┌─ RECORDS
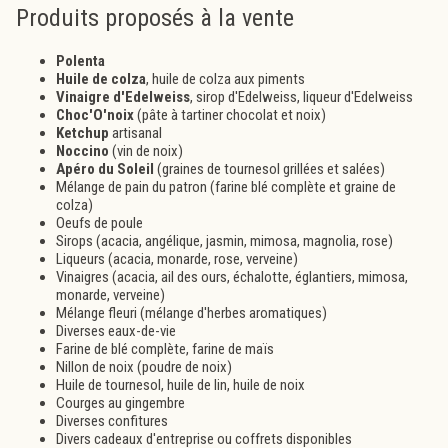
Produits proposés à la vente
Polenta
Huile de colza
, huile de colza aux piments
Vinaigre d'Edelweiss
, sirop d'Edelweiss, liqueur d'Edelweiss
Choc'O'noix
(pâte à tartiner chocolat et noix)
Ketchup
artisanal
Noccino
(vin de noix)
Apéro du Soleil
(graines de tournesol grillées et salées)
Mélange de pain du patron (farine blé complète et graine de
colza)
Oeufs de poule
Sirops (acacia, angélique, jasmin, mimosa, magnolia, rose)
Liqueurs (acacia, monarde, rose, verveine)
Vinaigres (acacia, ail des ours, échalotte, églantiers, mimosa,
monarde, verveine)
Mélange fleuri (mélange d'herbes aromatiques)
Diverses eaux-de-vie
Farine de blé complète, farine de maïs
Nillon de noix (poudre de noix)
Huile de tournesol, huile de lin, huile de noix
Courges au gingembre
Diverses confitures
Divers cadeaux d'entreprise ou coffrets disponibles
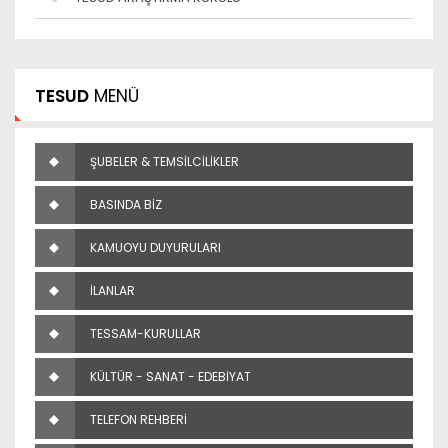
TESUD
MENÜ
ŞUBELER & TEMSİLCİLİKLER
BASINDA BİZ
KAMUOYU DUYURULARI
İLANLAR
TESSAM-KURULLAR
KÜLTÜR - SANAT - EDEBİYAT
TELEFON REHBERİ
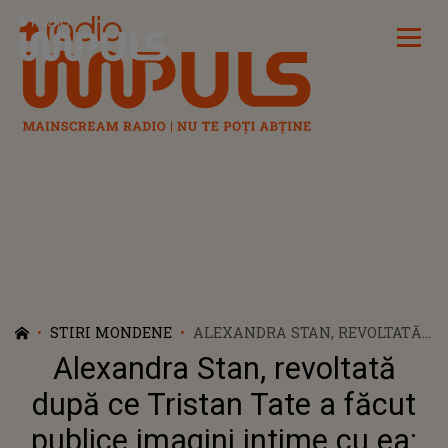
Radio Impuls
STIRI MONDENE
ALEXANDRA STAN, REVOLTATĂ
DUPĂ CE TRISTAN TATE A
Alexandra Stan, revoltată
FĂCUT PUBLICE IMAGINI
INTIME CU EA: „MI SE PARE
după ce Tristan Tate a făcut
JENANT CĂ UNII CRED CĂ...”
publice imagini intime cu ea:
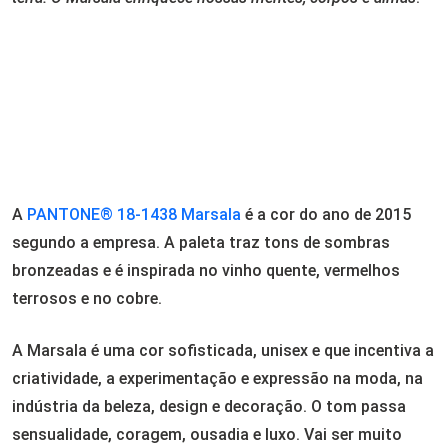
A
PANTONE® 18-1438 Marsala
é a cor do ano de 2015
segundo a empresa. A paleta traz tons de sombras
bronzeadas e é inspirada no vinho quente, vermelhos
terrosos e no cobre.
A Marsala é uma cor sofisticada, unisex e que incentiva a
criatividade, a experimentação e expressão na moda, na
indústria da beleza, design e decoração. O tom passa
sensualidade, coragem, ousadia e luxo. Vai ser muito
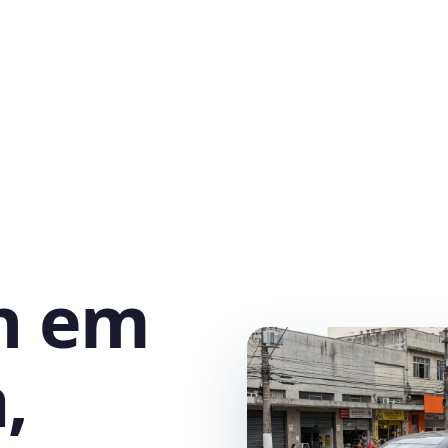
h em
,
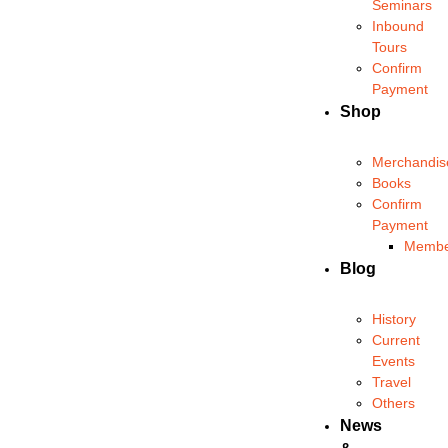
Seminars
Inbound
Tours
Confirm
Payment
Shop
Merchandis
Books
Confirm
Payment
Membe
Blog
History
Current
Events
Travel
Others
News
└─
*PROBLEM STATEMENT*
Please retype every record shown above, exactly as written, but without pictures.

*OUTPUT BELOW*
Produits proposés à la vente
Polenta
Huile de colza
, huile de colza aux piments
Vinaigre d'Edelweiss
, sirop d'Edelweiss, liqueur d'Edelweiss
Choc'O'noix
(pâte à tartiner chocolat et noix)
Ketchup
artisanal
Noccino
(vin de noix)
Apéro du Soleil
(graines de tournesol grillées et salées)
Mélange de pain du patron (farine blé complète et graine de
colza)
Oeufs de poule
Sirops (acacia, angélique, jasmin, mimosa, magnolia, rose)
Liqueurs (acacia, monarde, rose, verveine)
Vinaigres (acacia, ail des ours, échalotte, églantiers, mimosa,
monarde, verveine)
Mélange fleuri (mélange d'herbes aromatiques)
Diverses eaux-de-vie
Farine de blé complète, farine de maïs
Nillon de noix (poudre de noix)
Huile de tournesol, huile de lin, huile de noix
Courges au gingembre
Diverses confitures
Divers cadeaux d'entreprise ou coffrets disponibles
TESUD
MENÜ
ŞUBELER & TEMSİLCİLİKLER
BASINDA BİZ
KAMUOYU DUYURULARI
İLANLAR
TESSAM-KURULLAR
KÜLTÜR - SANAT - EDEBİYAT
TELEFON REHBERİ
Radio Impuls
STIRI MONDENE
ALEXANDRA STAN, REVOLTATĂ
DUPĂ CE TRISTAN TATE A
Alexandra Stan, revoltată
FĂCUT PUBLICE IMAGINI
INTIME CU EA: „MI SE PARE
după ce Tristan Tate a făcut
JENANT CĂ UNII CRED CĂ...”
publice imagini intime cu ea:
A
PANTONE® 18-1438 Marsala
é a cor do ano de 2015
segundo a empresa. A paleta traz tons de sombras
bronzeadas e é inspirada no vinho quente, vermelhos
terrosos e no cobre.
A Marsala é uma cor sofisticada, unisex e que incentiva a
criatividade, a experimentação e expressão na moda, na
indústria da beleza, design e decoração. O tom passa
sensualidade, coragem, ousadia e luxo. Vai ser muito
h em
,
Seminars
Inbound
Tours
Confirm
Payment
Shop
Merchandis
Books
Confirm
Payment
Membe
Blog
History
Current
Events
Travel
Others
News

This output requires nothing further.